The seizure of mosques and a skyscraper yesterday was ostensibly because the rental income from the skyscraper was being sent to a bank in Iran which is allegedly used by the Iranian government to fund its covert (and denied) nuclear program. This is illegal by federal law, but it’s interesting to see a double standard at work with respect to other US companies that run afoul of that law:

(19 July 2004) The U.S. Treasury Department’s Office of Foreign Assets Control (OFAC) has been investigating Halliburton since 2001 to determine whether it violated the ban on U.S. companies doing business with Iran. The OFAC referred the case to the Justice Department in early July 2004, prompting the subpoena from the Assistant U.S. Attorney for the Southern District of Texas. The subpoena requests Halliburton provide company documents pertaining to its business relationship with Iran.

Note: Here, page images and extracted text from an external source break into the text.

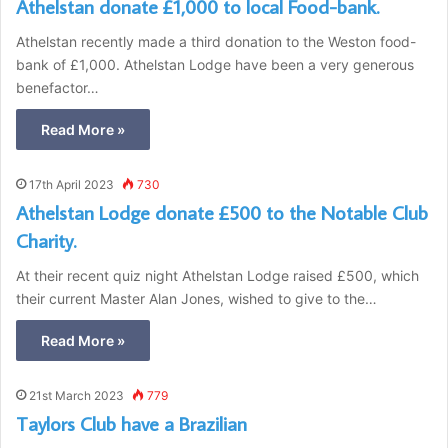
Athelstan donate £1,000 to local Food-bank.
Athelstan recently made a third donation to the Weston food-
bank of £1,000. Athelstan Lodge have been a very generous
benefactor…
Read More »
17th April 2023
730
Athelstan Lodge donate £500 to the Notable Club
Charity.
At their recent quiz night Athelstan Lodge raised £500, which
their current Master Alan Jones, wished to give to the…
Read More »
21st March 2023
779
Taylors Club have a Brazilian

Although federal law prohibits U.S. companies from trading with Iran, it does not forbid foreign subsidiaries from such business ties. Halliburton’s Cayman Islands subsidiary sold $63 million worth of oil products to Iran in 2003. Earlier this year, the U.S. Senate tried to pass legislation prohibiting foreign subsidiaries of U.S. firms from trading with Iran, but the legislation was defeated, mostly along party lines.

As far as I recall, none of Haliburton’s assets were seized by the Bush Administration back then.

I’m arguing here that we need more information to justify these actions. They may well be justified, but we must have transparency here or Obama’s relationship with the muslim American community just died.